Quem também contribui para o fim da infecção por HIV no mundo é mais uma médica aqui do Brasil: eu apresento a doutora Maria Notomi Sato, professora associada da Faculdade de Medicina da USP. Em uma pesquisa publicada no final de 2021, os estudos da médica apontaram uma possível cura do vírus a partir de um dos primeiros vínculos que temos com a vida: o cordão umbilical.
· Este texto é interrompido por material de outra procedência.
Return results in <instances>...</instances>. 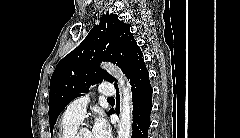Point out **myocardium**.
<instances>
[{
	"instance_id": "f54148a6",
	"label": "myocardium",
	"mask_w": 240,
	"mask_h": 138,
	"mask_svg": "<svg viewBox=\"0 0 240 138\" xmlns=\"http://www.w3.org/2000/svg\"><path fill=\"white\" fill-rule=\"evenodd\" d=\"M84 128H77L76 131L73 133L72 138H80V133Z\"/></svg>"
}]
</instances>
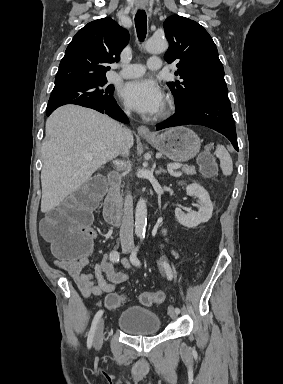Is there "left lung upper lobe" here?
Segmentation results:
<instances>
[{
  "label": "left lung upper lobe",
  "instance_id": "left-lung-upper-lobe-1",
  "mask_svg": "<svg viewBox=\"0 0 283 384\" xmlns=\"http://www.w3.org/2000/svg\"><path fill=\"white\" fill-rule=\"evenodd\" d=\"M169 48L164 58L168 63L177 61L181 82H169L176 110L193 103L216 98H228L223 65L209 33L197 22L172 15L164 24Z\"/></svg>",
  "mask_w": 283,
  "mask_h": 384
}]
</instances>
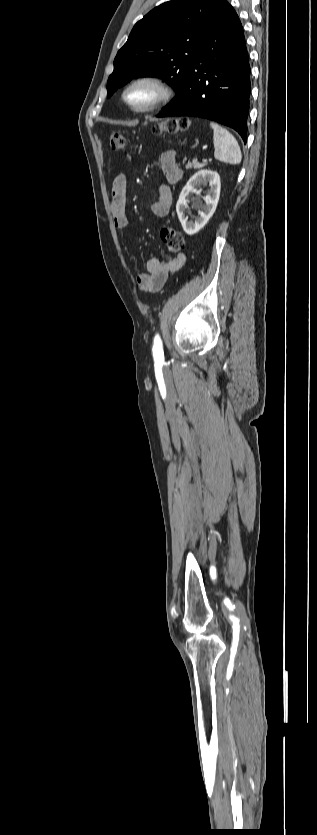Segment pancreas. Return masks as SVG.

Uma das descobertas do estudo foi que as células do neonato, do bebê, são de uma certa forma ‘naive’, ingênua, menos experientes – mas se você dá um adjuvante (como se fosse um reagente), você consegue potencializar a resposta imunológica a frente da infecção por HIV in vitro
Maria Notomi Sato, professora da FMUSP
E se por aqui esperamos resultados, o mundo já mostrou que é possível que a pesquisa da Dra. Sato esteja correta. Em fevereiro deste ano, uma mulher nos EUA se tornou a terceira pessoa a ser curada do HIV. A partir de um tratamento com sangue do cordão umbilical, ela já está há mais de 14 meses sem sinais do vírus no sangue –e sem a necessidade de medicamentos antirretrovirais.
Medicamentos antirretrovirais que, por sua vez, também seguem em pleno desenvolvimento científico. Afinal, no mundo, mais de 28 milhões de pessoas convivem com esse tipo de terapia.
Você se lembra quando falamos aqui na coluna sobre PrEP e PEP?
Hoje trazemos para você dois avanços nesses medicamentos:
- No Brasil: a Fiocruz estuda um método de PrEP injetável, uma alternativa à medicação oral que é disponibilizada hoje em dia;
- Nos EUA: o FDA (a Anvisa dos Estados Unidos) autorizou, em novembro de 2021, o uso do Apretude, o primeiro medicamento injetável para PrEP. Primeiro, são aplicadas duas injeções em um intervalo de um mês. Depois, as injeções são dadas a cada dois meses.
São mais de 40 anos convivendo com HIV. Além de orgulho, é um alívio saber que, quando a cura sair, haverá uma parte importante dela vinda do Brasil.